The firm has branded its former employee’s allegations as “nothing more than petty slights and trivial inconveniences”.

CVC Capital Partners has dismissed claims made by former employee Lisa Lee of sexual discrimination and harassment at the firm.

In a filing at the US District Court for New York’s Southern District, CVC claimed that Lee had “fractured relationships with co-workers” and her employment termination was a result of a reshuffling of the firm’s investor relations team that involved the firing of another, male, managing director.

Responding to Lee’s allegation that the male managing director was also of Asian descent, it added that while he was of Indian descent, his replacement was of Egyptian descent.

CVC also said Lee was not promoted to senior managing director because of her “relative experience (she had only been promoted to managing director in 2012), performance and poor relationships with other team members”.

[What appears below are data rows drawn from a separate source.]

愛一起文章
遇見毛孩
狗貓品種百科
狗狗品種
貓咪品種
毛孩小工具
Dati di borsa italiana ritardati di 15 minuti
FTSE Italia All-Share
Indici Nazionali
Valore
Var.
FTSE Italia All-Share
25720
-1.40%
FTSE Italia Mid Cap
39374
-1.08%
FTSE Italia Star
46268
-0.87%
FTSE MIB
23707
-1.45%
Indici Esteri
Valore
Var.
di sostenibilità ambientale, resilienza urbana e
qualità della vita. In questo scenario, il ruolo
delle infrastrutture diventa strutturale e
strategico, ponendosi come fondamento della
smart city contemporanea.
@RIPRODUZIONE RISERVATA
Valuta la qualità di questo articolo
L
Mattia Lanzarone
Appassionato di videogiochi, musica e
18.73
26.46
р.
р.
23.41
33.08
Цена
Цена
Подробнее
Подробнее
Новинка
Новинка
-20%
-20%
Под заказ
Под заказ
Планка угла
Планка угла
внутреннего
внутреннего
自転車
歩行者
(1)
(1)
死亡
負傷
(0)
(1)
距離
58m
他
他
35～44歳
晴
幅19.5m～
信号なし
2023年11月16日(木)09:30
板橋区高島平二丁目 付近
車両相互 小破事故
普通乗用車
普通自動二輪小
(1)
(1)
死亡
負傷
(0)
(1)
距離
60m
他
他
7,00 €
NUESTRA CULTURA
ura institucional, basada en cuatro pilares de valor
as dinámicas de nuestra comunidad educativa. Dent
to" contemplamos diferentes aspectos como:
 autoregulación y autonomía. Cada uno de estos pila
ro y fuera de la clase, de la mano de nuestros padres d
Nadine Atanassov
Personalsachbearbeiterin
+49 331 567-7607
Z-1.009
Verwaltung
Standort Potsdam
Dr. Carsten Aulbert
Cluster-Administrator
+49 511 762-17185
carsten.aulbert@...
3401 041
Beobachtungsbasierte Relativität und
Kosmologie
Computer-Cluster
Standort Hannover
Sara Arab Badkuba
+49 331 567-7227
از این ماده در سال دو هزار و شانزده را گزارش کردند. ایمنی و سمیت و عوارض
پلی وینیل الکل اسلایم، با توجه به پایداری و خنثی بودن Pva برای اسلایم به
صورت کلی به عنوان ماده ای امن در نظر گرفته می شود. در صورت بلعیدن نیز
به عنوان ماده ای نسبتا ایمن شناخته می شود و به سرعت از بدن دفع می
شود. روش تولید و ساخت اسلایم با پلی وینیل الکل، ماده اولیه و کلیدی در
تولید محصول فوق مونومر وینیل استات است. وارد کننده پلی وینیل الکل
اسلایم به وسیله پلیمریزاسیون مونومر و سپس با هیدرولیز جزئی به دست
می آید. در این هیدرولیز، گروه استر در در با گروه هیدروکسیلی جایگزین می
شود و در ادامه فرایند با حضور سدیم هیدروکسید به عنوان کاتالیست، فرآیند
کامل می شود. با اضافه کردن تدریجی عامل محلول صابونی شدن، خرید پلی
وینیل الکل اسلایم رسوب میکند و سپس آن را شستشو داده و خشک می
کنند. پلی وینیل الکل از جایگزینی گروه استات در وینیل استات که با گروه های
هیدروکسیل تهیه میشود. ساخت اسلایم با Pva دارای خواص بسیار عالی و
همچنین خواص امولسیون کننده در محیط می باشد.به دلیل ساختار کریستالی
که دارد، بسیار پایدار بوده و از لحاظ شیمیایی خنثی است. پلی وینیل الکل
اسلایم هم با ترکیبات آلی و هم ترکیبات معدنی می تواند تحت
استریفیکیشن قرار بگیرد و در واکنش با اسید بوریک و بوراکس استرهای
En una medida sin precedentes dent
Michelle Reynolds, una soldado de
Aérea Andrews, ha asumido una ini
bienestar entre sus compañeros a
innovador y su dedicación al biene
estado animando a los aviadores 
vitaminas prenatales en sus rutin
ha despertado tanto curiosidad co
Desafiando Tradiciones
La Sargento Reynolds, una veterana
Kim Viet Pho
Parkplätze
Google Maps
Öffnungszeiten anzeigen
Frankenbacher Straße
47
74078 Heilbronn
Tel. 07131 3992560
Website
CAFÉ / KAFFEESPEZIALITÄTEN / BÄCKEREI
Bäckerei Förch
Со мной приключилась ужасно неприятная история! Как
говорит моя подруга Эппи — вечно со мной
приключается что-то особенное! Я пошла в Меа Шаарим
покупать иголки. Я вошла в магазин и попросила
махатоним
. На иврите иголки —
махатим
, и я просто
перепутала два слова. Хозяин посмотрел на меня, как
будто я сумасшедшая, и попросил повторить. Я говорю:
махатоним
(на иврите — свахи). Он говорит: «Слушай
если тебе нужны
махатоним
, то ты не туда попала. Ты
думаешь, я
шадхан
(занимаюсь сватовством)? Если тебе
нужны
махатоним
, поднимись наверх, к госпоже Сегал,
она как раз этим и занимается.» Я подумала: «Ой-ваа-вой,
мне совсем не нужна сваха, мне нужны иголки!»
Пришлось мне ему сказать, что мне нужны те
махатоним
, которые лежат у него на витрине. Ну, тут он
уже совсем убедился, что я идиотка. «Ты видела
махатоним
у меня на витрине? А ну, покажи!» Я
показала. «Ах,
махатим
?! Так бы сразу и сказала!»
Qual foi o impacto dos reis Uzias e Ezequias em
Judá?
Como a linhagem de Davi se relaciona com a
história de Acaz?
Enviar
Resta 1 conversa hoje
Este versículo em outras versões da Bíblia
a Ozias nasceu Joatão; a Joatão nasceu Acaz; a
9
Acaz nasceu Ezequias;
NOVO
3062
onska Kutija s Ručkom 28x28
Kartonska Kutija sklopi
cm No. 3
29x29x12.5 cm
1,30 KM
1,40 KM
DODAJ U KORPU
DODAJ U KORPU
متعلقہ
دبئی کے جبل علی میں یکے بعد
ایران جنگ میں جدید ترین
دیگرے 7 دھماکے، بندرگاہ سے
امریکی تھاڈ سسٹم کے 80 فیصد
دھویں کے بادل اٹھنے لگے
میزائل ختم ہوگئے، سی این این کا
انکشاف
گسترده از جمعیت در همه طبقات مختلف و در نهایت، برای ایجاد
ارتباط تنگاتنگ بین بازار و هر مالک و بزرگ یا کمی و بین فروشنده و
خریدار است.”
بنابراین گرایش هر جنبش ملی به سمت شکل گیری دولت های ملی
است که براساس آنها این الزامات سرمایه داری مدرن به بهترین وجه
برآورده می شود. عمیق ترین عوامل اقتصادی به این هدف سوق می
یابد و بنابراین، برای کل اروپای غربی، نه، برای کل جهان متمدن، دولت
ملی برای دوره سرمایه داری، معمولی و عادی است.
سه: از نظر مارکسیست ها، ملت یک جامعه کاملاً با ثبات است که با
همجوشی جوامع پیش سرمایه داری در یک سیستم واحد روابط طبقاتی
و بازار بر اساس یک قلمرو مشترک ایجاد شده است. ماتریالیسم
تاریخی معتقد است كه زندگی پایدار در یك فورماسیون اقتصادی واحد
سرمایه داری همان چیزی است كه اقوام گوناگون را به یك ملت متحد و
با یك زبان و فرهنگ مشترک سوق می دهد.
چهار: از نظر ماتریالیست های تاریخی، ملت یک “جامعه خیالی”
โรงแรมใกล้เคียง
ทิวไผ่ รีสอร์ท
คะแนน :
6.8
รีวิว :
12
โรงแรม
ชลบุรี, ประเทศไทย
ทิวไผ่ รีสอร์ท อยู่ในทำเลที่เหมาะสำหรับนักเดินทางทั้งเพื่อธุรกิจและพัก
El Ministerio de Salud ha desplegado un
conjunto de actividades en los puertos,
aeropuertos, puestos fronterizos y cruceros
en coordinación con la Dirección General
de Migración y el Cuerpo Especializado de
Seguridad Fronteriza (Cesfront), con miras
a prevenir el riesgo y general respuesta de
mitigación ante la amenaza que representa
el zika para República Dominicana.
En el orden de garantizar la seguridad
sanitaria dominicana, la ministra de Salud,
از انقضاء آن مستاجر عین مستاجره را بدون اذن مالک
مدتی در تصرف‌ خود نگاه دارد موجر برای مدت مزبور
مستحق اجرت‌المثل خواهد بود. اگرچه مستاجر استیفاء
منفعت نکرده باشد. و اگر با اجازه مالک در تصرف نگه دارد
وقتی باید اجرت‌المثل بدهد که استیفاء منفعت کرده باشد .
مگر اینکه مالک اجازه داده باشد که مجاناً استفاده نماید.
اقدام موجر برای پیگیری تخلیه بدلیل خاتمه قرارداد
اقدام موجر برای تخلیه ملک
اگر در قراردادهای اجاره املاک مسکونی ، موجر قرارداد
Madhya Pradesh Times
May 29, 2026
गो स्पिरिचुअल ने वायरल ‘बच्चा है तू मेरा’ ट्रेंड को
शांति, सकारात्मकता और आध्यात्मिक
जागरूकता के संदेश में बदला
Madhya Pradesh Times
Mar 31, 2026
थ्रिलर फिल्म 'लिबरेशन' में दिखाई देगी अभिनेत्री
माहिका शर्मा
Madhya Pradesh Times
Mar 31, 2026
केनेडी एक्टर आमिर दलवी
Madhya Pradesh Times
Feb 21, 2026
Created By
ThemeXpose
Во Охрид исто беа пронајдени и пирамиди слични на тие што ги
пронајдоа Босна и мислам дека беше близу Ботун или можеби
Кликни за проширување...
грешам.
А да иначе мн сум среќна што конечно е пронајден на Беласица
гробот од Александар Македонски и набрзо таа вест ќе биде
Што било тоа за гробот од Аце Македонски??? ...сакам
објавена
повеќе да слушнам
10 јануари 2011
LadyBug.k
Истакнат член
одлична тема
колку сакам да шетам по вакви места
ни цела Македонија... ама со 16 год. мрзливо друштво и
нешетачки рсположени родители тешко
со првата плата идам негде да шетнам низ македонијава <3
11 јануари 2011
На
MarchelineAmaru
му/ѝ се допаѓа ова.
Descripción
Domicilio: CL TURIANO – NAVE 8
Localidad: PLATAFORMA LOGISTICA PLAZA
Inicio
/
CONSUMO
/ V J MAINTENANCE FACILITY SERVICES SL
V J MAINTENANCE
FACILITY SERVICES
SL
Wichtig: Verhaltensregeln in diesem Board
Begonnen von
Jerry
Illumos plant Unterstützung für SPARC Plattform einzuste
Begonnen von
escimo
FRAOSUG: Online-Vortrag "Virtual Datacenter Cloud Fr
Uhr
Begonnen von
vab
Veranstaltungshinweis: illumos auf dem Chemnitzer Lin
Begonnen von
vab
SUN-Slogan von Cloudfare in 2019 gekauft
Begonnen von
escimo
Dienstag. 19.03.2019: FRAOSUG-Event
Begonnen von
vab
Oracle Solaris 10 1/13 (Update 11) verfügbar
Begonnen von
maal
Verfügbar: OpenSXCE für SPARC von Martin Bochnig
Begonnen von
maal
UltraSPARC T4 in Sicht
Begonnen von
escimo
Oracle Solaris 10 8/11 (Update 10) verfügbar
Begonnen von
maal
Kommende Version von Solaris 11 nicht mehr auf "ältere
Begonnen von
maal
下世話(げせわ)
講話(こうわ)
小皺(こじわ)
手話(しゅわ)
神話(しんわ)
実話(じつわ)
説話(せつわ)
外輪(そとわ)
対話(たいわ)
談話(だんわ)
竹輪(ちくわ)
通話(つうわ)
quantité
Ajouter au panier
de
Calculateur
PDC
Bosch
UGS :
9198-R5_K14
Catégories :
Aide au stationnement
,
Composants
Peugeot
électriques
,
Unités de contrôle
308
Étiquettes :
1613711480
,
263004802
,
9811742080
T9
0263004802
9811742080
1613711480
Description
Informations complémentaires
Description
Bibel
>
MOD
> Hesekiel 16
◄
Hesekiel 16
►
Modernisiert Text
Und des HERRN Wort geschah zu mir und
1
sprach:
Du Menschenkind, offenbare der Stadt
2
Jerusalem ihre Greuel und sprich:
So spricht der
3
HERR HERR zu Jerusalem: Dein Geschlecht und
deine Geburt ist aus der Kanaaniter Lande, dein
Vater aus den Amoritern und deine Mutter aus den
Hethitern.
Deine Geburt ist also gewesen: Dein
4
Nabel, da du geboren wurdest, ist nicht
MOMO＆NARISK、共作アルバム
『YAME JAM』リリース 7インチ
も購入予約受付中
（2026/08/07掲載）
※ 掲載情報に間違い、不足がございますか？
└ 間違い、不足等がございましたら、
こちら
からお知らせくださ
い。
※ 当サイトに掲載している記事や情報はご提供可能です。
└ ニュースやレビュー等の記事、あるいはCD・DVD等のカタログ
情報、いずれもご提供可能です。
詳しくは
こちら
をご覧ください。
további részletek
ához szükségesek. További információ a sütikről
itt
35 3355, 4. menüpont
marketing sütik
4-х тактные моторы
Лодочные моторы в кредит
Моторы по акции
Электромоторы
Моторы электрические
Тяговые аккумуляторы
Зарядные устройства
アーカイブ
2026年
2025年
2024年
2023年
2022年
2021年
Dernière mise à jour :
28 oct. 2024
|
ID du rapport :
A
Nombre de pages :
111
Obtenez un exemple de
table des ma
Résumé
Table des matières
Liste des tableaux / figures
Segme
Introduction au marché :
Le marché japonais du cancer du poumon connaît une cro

It claimed that, in the past decade, only one managing director in the investor relations team had been promoted to senior managing director, and that Lee’s compensation was the highest of any of the investor relations managing directors, male or female.

CVC added that while the firm hired an executive coach in September 2014 to work with Lee, this additional help did not have “any meaningful change” in her working relationships at the firm.

Regarding Lee’s claim that CVC tried to take away her accounts while she was on maternity leave in 2012, the firm said that at the time it was preparing to launch its “largest and most complex fundraising” and had sought Lee’s comments on its proposal for temporary coverage of her accounts while she was on leave. 

The firm also said that it had introduced Lee to investors when it agreed to relocate her from London to New York in 2009, because she did not have deep existing relationships with investors in North America.

Lee had also alleged that, when she left CVC, the firm denied her deferred compensation, claiming she was a “bad leaver”.

According to Lee, this resulted in her losing more than $10 million in equity compensation, as Private Funds Management reported in January. 

In response, CVC said that when Lee left she was reminded of the firm’s shareholder agreement terms, which stated that all unvested and two-thirds of vested shares would be forfeited if a person joined a competitor of CVC within two years of departure.

Lee, who is now a managing director of business development at the $45 billion Providence Equity Partners, says she joined Providence in a capacity “that is not competitive with CVC”.

CVC responded that Providence is “another private equity firm which is a direct competitor to CVC”.

In response to CVC’s filing, Lee’s legal counsel, Outten and Golden, said that the firm was trying to “rewrite history” by dismissing the complaint to cover up alleged gender discrimination, maternity leave violations and harassment by a male CVC employee.

Outten and Golden stated that Lee “will prove her claims” and demand a fair culture for women at CVC.